Nationwide, the hiring rate declined by 3.6 percent points from 2007 to 2009 (21.6 per cent to 18 per cent), while the layoff rate slightly increased from 5.3 per cent in 2007 to 6.6 per cent in 2009.

The study also found the following, more generally from 2003 to 2013:

  • Hiring and layoff rates are sizeable relative to the net employment growth. For example, from 2003 to 2013, an average of 2.7 million employees were hired each year, while close to 0.8 million were laid off. These flows exceeded the annual net change in employment, which averaged about 170,000 during that period.

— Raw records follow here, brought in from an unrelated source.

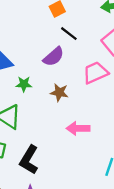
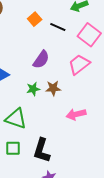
black line: (69, 34) -> (58, 27), moved
green star: (24, 84) -> (33, 89), moved

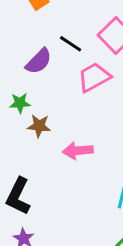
black line: (58, 27) -> (71, 44), moved
brown star: (53, 88) -> (39, 126), moved

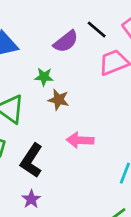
pink arrow: (78, 151) -> (80, 140), moved

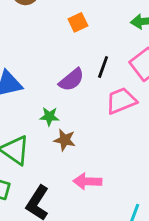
black line: (97, 29) -> (103, 67), turned 70

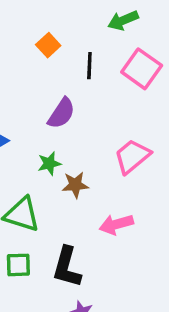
black line: (103, 67) -> (89, 66), moved
pink trapezoid: (121, 101) -> (132, 156), moved

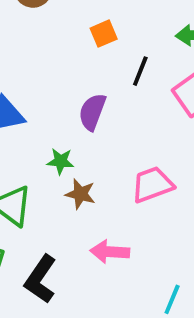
purple semicircle: (61, 113) -> (92, 112), turned 148

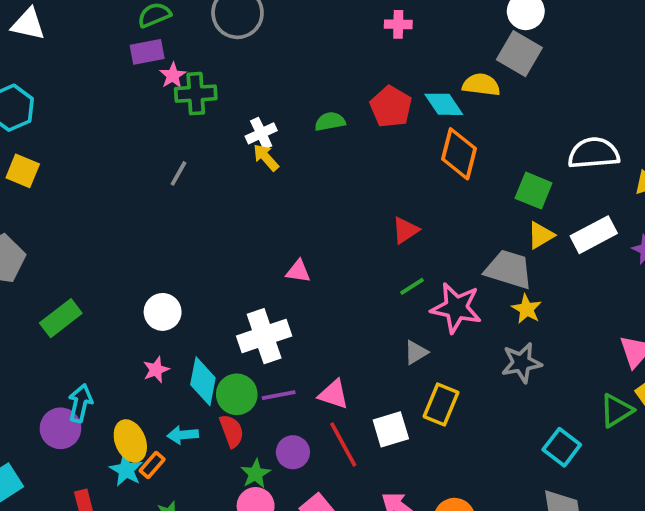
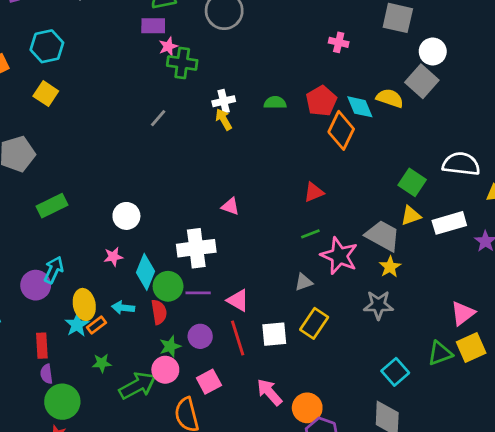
orange diamond: (459, 154) -> (341, 130), moved

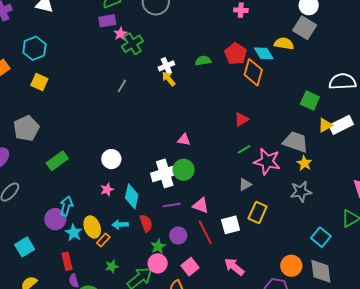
green cross: (182, 63) -> (132, 44), turned -30
yellow triangle: (411, 216) -> (325, 125), moved
green circle: (168, 286) -> (184, 170), moved
cyan star: (77, 325) -> (74, 233), moved
orange circle: (307, 408) -> (291, 266), moved

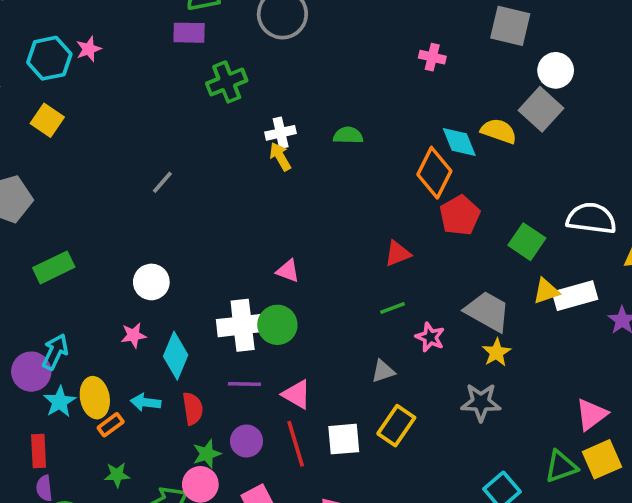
pink star: (120, 34) -> (89, 49), moved
red pentagon: (236, 54) -> (460, 215), moved
gray line: (122, 86) -> (162, 182), moved
pink star: (267, 161) -> (430, 337), size x0.6

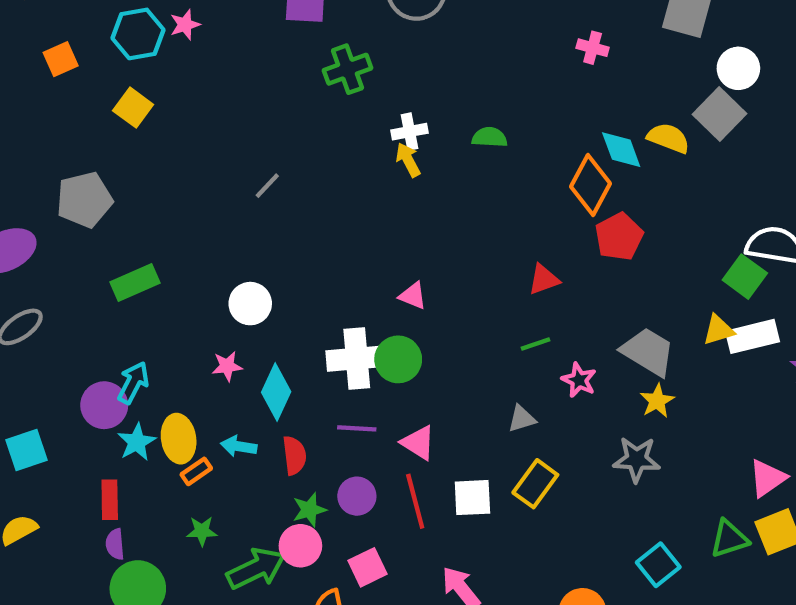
green square: (527, 242) -> (745, 277), moved

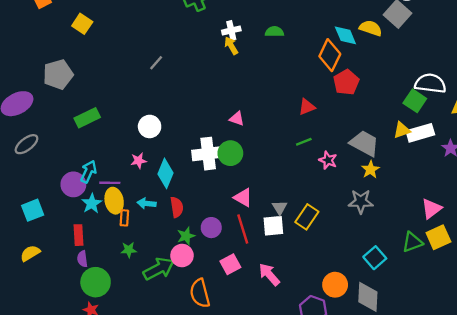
gray triangle: (522, 419) -> (280, 208), moved, turned -42
purple line: (357, 428) -> (110, 183), moved
orange rectangle: (196, 471) -> (124, 218), turned -49
pink square: (368, 567) -> (230, 264), moved

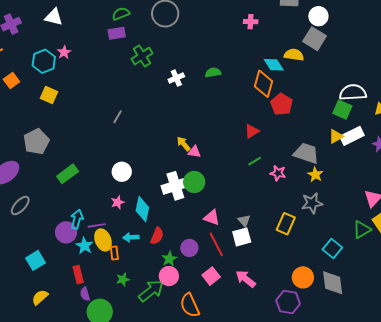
yellow arrow: (231, 46) -> (184, 144), moved
red semicircle: (177, 207) -> (157, 236), turned 42
yellow rectangle: (307, 217) -> (286, 224), moved

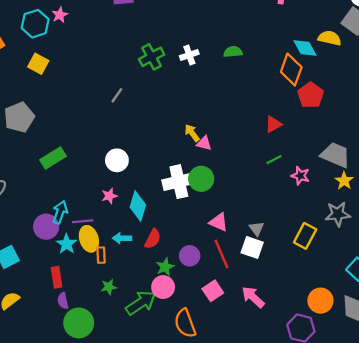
green cross: (142, 56) -> (152, 57), moved
white square: (242, 237) -> (252, 248), turned 30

  • Layoff rates differed across provinces more than hiring rates. For example, annual layoff rates in Newfoundland and Labrador averaged 15.7 per cent from 2003 to 2013, more than three times the layoff rate in Alberta (5.1 per cent), Saskatchewan (4.9 per cent), Ontario (4.7 per cent), and Manitoba (4.4 per cent). However, the annual hiring rate in Newfoundland and Labrador (25 per cent) was only slightly higher than in Saskatchewan (21.4 per cent), and nearly identical to Alberta's (24.8 per cent).
  • Economic regions across Canada have varied hiring and layoff rates. For example, 10 economic regions, mostly located in the Atlantic provinces and in northern or eastern Quebec, had both high hiring rates and high layoff rates.
  • Layoff rates ranged from a low of 3.9 per cent in Ottawa to a high of 25.4 per cent in the economic region of South Coast-Burin Peninsula and Notre Dam-Central Bonavista Bay in Newfoundland and Labrador.
  • Annual hiring rates ranged from a low of 17 per cent in the Manitoba region of Interlake to a high of 30.5 per cent in the Alberta region of Wood Buffalo-Cold Lake.
  • Some economic regions had dynamic labour markets, meaning they had relatively high hiring rates and low layoff rates. For example, average hiring rates exceeded 22 per cent and layoff rates were less than 5.5 per cent in the region of Southwest Manitoba, along with Lethbridge- Medicine Hat, Camrose-Drumheller, Calgary and Edmonton (all located in Alberta).